By the end of the night the room was wall to wall bodies, and people were ready to stop talking and start doing. Pushing the tables against the walls, the poets put down the mic and started to dance.

Things weren't as prurient over at Xando's Monday-night Slamicide, though I did overhear one of the poets describing in detail the sexual problems he was having--or more accurately not having--with his girlfriend. Tucked away in a lower-level side room of the clean and conspicuously bohemian Charles Village coffeehouse, a diverse crowd--black, white, gay, straight, young, and old--sat around the haphazardly laid-out tables ordering drinks to make their $2 minimum purchase. The open-mic poetry itself was hit or miss: Daddy-killed-Mommy tragedy poems, I'm-a slave-for-your-lovin' verses, a response to the International Race Conference, and a clever piece written from the perspective of a third-grader. The featured poet, Nii Ayikwei Parkes, was mesmerizing. He commanded the room with his words, painting beautiful pictures of his native land of Ghana and then gamely offering up an ode to fried chicken.

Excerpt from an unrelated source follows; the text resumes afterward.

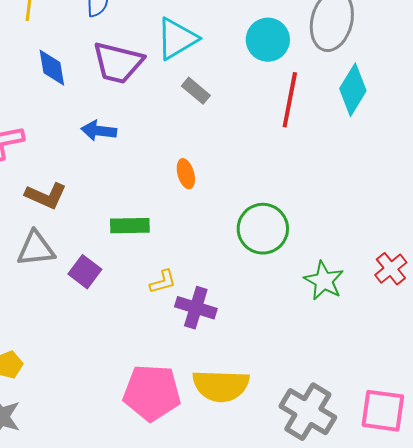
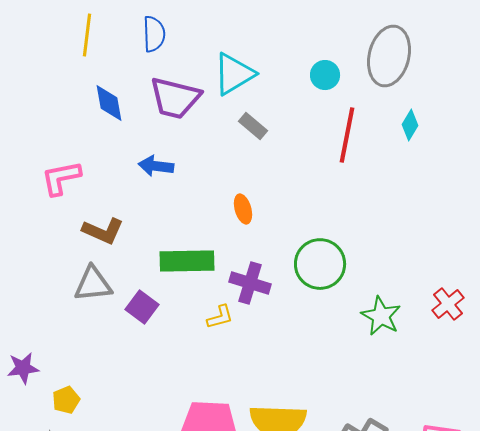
cyan circle: (268, 40) -> (325, 75), size x0.7
cyan diamond: (353, 90) -> (410, 125), size x0.6
green rectangle: (130, 226) -> (187, 261), size x1.4
purple cross: (196, 308) -> (250, 283), moved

But when you go to something called Slamicide, you want to see a slam, and the organizers delivered a very structured contest with scoring reminiscent of the Olympics. Still, host GranmaDave, with his wild hair, thick black glasses, paint-splattered pants, and propensity for giving out too much information, kept everything going with a manic enthusiasm. Before I knew it, I was sucked in, rooting for my favorites as they competed for miniscule cash prizes.

I was pulling for Komplex, a tall, striking man in an AIDS-awareness T-shirt whose poem "Heaven in View" blew me away, but he went several seconds over the time limit and that penalty cost him. I was also cheering for Chris, whose poem about his muse--the pudgy middle-aged woman who ran his college's poetry night--was hysterical and oddly touching. But Chris and Komplex were both trounced in the first round by a thin indie-rock-looking kid with a flask in his back pocket.

The second round separated those who really have it from those who had just one good idea. Chris hit it out of the park again with "Next Time I Am a Teenager," and Komplex did a hot and heavy number that charmed the room. Chris earned second place, the indie-rocker took home third, and Komplex took first. In my head, I was waving one of those big foam fingers--we're number one. Whoo-hoo!

The following Monday night, I raced over to Funk's Democratic Coffee Spot, 15 minutes late for the weekly Talk It Up event. Flying into the joint and up the stairs, I found nothing. There were a few people sitting around reading or chatting, but there was no audible poetry going on. So I ordered myself a hummus plate and waited.

And I waited, reading at a pastel-stenciled table dusted with dried rose petals, sipping herbal tea out of a mug covered in airbrushed hearts. Almost an hour later, the people running the show still hadn't arrived. Eventually, a young man in a black baseball cap with a blond ponytail hanging down his back turned to the room and asked if anyone else was here for the open-mic poetry. A table full of young women said they were, so they just started reading their poetry back and forth to one another, discussing their pieces, why they write, how they write, and their lives in general. I couldn't help being charmed.

On the way out, I handed my heart-covered mug back to the man behind the counter, and he asked me about the poetry night. No longer in a rush, I sat down and discussed poetry and tea and watched him write his favorite poem on a piece of scrap paper for me to take home and read: "Some say a host of cavalry, others of infantry, and others of ships, is the most beautiful thing on the black earth, but I say it is whatsoever a person loves." --Sappho.